Cory Ryan Walden is currently working on his roleplaying-related Masters thesis and has publicly released a paper titled Diary of a Murderhobo: Mapping Participant Divertissement Within Dungeons & Dragons, making it publicly available from his own website for those who don’t have academic access to journals and papers. Corey, a student at Auckland University of Technology,

The abstract for the paper reads:

Permeated and referenced throughout popular culture, Dungeons & Dragons has become iconic as the cardinal and archetypal tabletop role-playing game, spawning its own genre of gaming. The past forty years have seen participants drawn to the game by notions of “fun” or “enjoyment”, however as some sociologists argue, there are elements of tautology to this reasoning. While this critique may offer verity, qualitative research would suggest participant rationale is at least superficially valid, yet evokes a call to further understanding.

This paper offers a preliminary analysis of the underlying motivations for playing D&D examining concepts such as engrossment, identification, play, freedom, self-expression and various adverse affects associated with the game. Theoretically positioning Gary Alan Fine’s Shared Fantasy: Role- Playing Games as Social Worlds (1983) as the primary textual framework underpinning this research, and juxtaposing this with a participant Internet survey (2014), this paper seeks to explore these factors, while acknowledging and maintaining the oft repeated maxim that the game is “fun”.

Over the past few years there has been an increase in academic research into tabletop games of all types rather than just the video games that have grown out from them.
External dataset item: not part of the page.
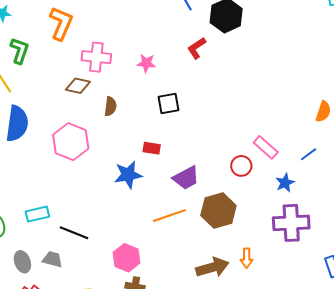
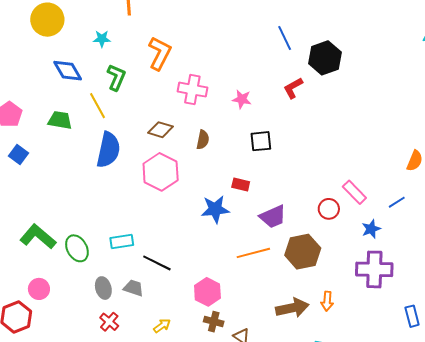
brown diamond: (78, 86) -> (161, 130), moved

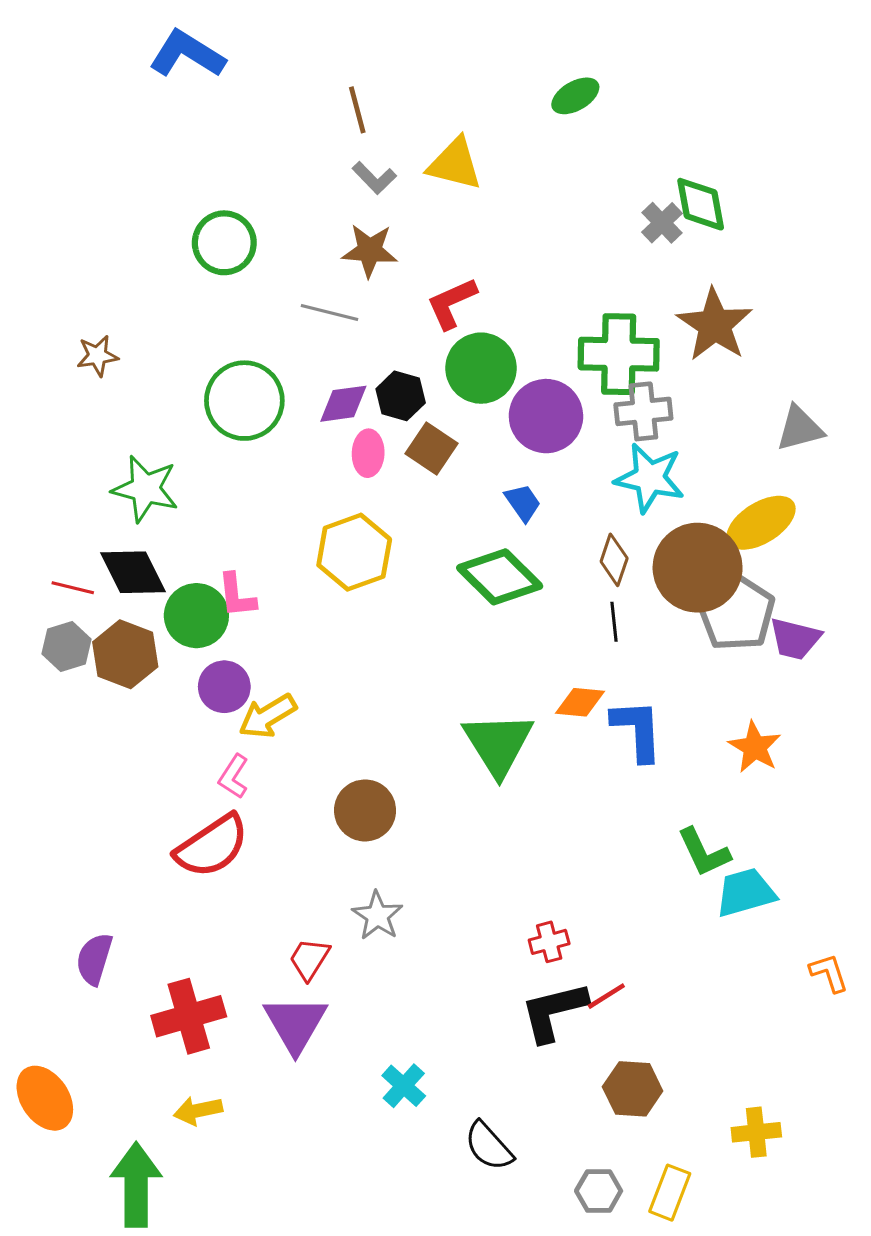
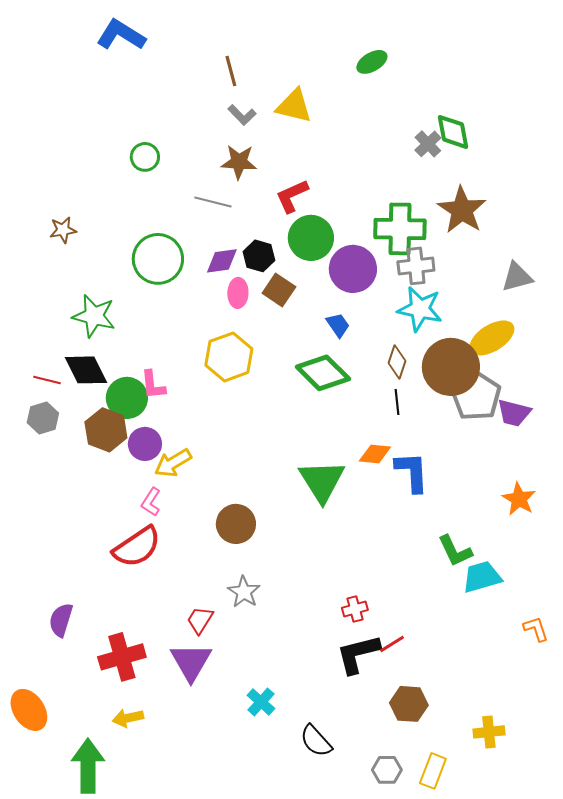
green circle: (224, 243) -> (145, 157), size x0.7
brown hexagon: (125, 654) -> (106, 430), moved
orange star: (755, 747) -> (519, 499), moved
What makes Corey’s research important here is that it’s looking at the idea of what constitutes fun within these games, seen through the lens of one particular viewpoint, and offers a foundation from which to investigate and ask other questions at an academic level as well as showing that such research is valid in academia for those who wish to pursue it at other institutions. As games are rooted in the concept of play (as presented by many game theorists) and fun is a huge implicit component of play, this type of research helps validate the legitimacy of academic research into what many consider to just be a simple hobby, where most game research is focused heavily into video game research and the sociological and health implications of those. Also of interest is that Jon Peterson’s seminal work Playing at the World [AL] is cited as a reference in Corey’s paper.

Disclaimer: When I was in graduate school, my research area was in nutrition and I was examining gamification, play, and learning theories on how best to introduce new paradigms using card game models among others to elicit behavior change in a target population. The idea of fun is simple, but generating and maintaining it is a complex challenge.